Sebelumnya pada 28 Mei 2006, Yogyakarta juga mengalami bencana yang hebat berupa gempa bumi. Maka sebenarnya pada tahun 2006 merupakan tahun duka bagi masyarakat. Yogyakarta dan juga masyarakat Indonesia dikarenakan dua bencana tersebut berdatangan serta memakan kerugian material maupun non material di tahun yang sama.

Dari erupsi Gunung Merapi serta gempa Yogyakarta ditahun yang sama serta mempunyai jarak bulan yang berdekatan, menunjukan bahwasannya Indonesia merupakan daerah yang sangat rawan akan bencana. Bayangkan di tahun yang sama Indonesia harus mengalami bencana yang sangat merugikan.

Hal ini tentunya menunjukan bahwasannya memang benar Indonesia merupakan daerah yang rawan bencana. Selain itu letak geografi Indonesia secara teori memanglah daerah ring of fire yang sarat akan terjadinya fenomena alam yang bisa mempengaruhi kehidupan masyarakat. 

Dengan melihat kejadian dua bencana di wilayah Yogyakarta yang memiliki waktu berdekatan, tentunya terdapat tiga poin pelajar yang bisa kita ambil.

Poin pertama adalah teori Indonesia sebagai daerah yang rawan bencana bukanlah isapan jempol belaka, dan kejadian di daerah Yogyakarta adalah buktinya. Maka dari itu setiap masyarakat Indonesia tentunya harus mempelajari potensi bencana yang ada di daerahnya. Karena hal tersebut akan mempengaruhi minat masyarakat untuk menaikan kapasitasnya.
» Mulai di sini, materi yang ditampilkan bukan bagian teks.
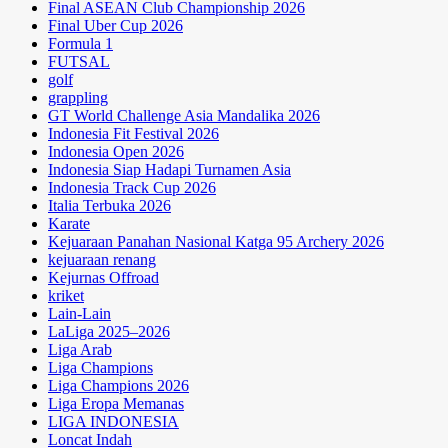
Final ASEAN Club Championship 2026
Final Uber Cup 2026
Formula 1
FUTSAL
golf
grappling
GT World Challenge Asia Mandalika 2026
Indonesia Fit Festival 2026
Indonesia Open 2026
Indonesia Siap Hadapi Turnamen Asia
Indonesia Track Cup 2026
Italia Terbuka 2026
Karate
Kejuaraan Panahan Nasional Katga 95 Archery 2026
kejuaraan renang
Kejurnas Offroad
kriket
Lain-Lain
LaLiga 2025–2026
Liga Arab
Liga Champions
Liga Champions 2026
Liga Eropa Memanas
LIGA INDONESIA
Loncat Indah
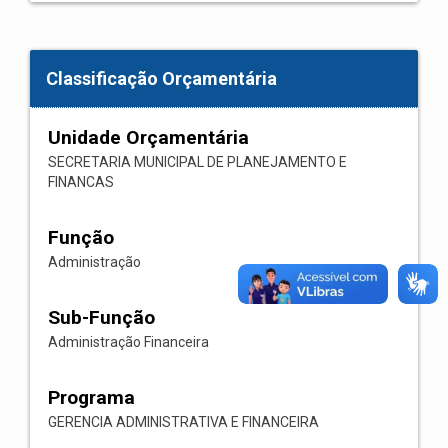
Classificação Orçamentária
Unidade Orçamentária
SECRETARIA MUNICIPAL DE PLANEJAMENTO E
FINANCAS
Função
Administração
Sub-Função
Administração Financeira
Programa
GERENCIA ADMINISTRATIVA E FINANCEIRA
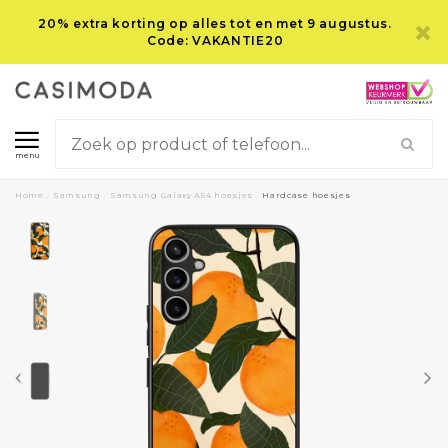
20% extra korting op alles tot en met 9 augustus.
Code: VAKANTIE20
menu
Home
/
Samsung
/
Samsung Galaxy A54 hoesjes
/
Hardcase hoesjes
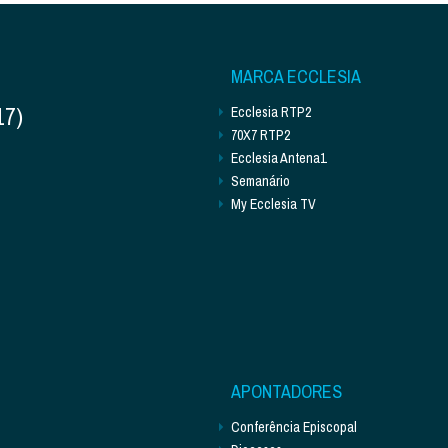
MARCA ECCLESIA
17)
Ecclesia RTP2
70X7 RTP2
Ecclesia Antena1
Semanário
My Ecclesia TV
APONTADORES
Conferência Episcopal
Point kedua, perlunya adanya peningkatan kapasitas masyarakat melalui pelatihan di desa maupun di kota. Hal ini tentunya bertujuan untuk menaikan kapasitas masyarakat yang hidup di daerah ancaman bencana yang tinggi secara intensif, dengan cara memberi pengetahuan dan juga pelatihan menghadapi bencana. Selain itu, pembuatan rencana kontinjensi bencana untuk kejadian bencana juga perlu dilakukan oleh pemerintah maupun NGO.

Poin yang terakhir yaitu pemerintah khususnya kementerian pendidikan, haruslah membuat kurikulum kebencanaan untuk para siswa. Hal ini sangatlah penting dikarenakan penaikan kapasitas masyarakat melalui pendidikan merupakan hal yang sangat efektif untuk meningkatkan pengetahuan masyarakat mengenai ancaman bencana yang ada di sekitarnya.
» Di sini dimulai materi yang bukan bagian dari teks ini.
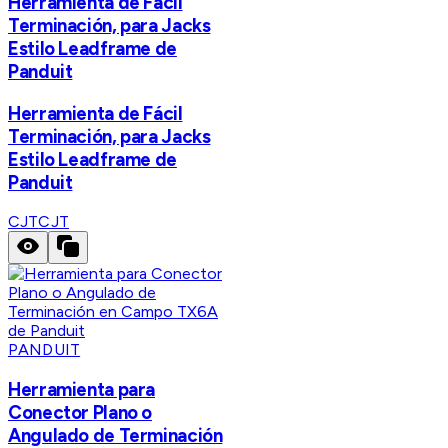
Herramienta de Fácil
Terminación, para Jacks
Estilo Leadframe de
Panduit
Herramienta de Fácil
Terminación, para Jacks
Estilo Leadframe de
Panduit
CJT
CJT
PANDUIT
Herramienta para
Conector Plano o
Angulado de Terminación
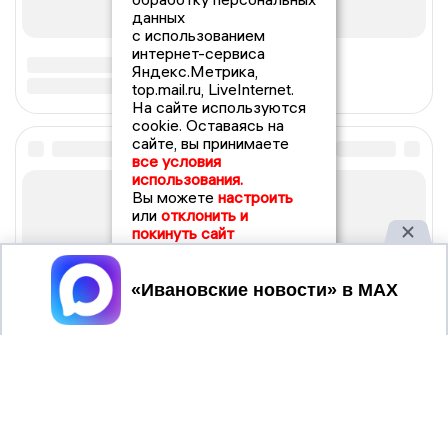
данных
с использованием
интернет-сервиса
Яндекс.Метрика,
top.mail.ru, LiveInternet.
На сайте используются
cookie. Оставаясь на
сайте, вы принимаете
все условия
использования.
Вы можете
настроить
или
отклонить и
покинуть сайт
Принять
Penulis: Abdurrahman Heriza

Editor: Lien Sururoh

Photo: rbtv.disway.id

Sumber:

 “Global Volcanism Program | Report on Merapi (Indonesia) — 14 June-20 June 2006,” accessed June 27, 2023, https://volcano.si.edu/ShowReport.cfm?doi=10.5479/si.GVP.WVAR20060614-263250.

 Jauh Hari Wawan S, “Sulitnya Evakuasi Korban Erupsi Merapi di Bunker: Suhu 300 Derajat-Sepatu Leleh,” detikjateng, accessed June 27, 2023, https://www.detik.com/jateng/jogja/d-6620596/sulitnya-evakuasi-korban-erupsi-merapi-di-bunker-suhu-300-derajat-sepatu-leleh.

 Kompas Cyber Media, “Hari Ini dalam Sejarah: Mengenang 16 Tahun Gempa Yogyakarta 27 Mei 2006 Halaman all,” KOMPAS.com, May 27, 2022, https://www.kompas.com/tren/read/2022/05/27/073358965/hari-ini-dalam-sejarah-mengenang-16-tahun-gempa-yogyakarta-27-mei-2006.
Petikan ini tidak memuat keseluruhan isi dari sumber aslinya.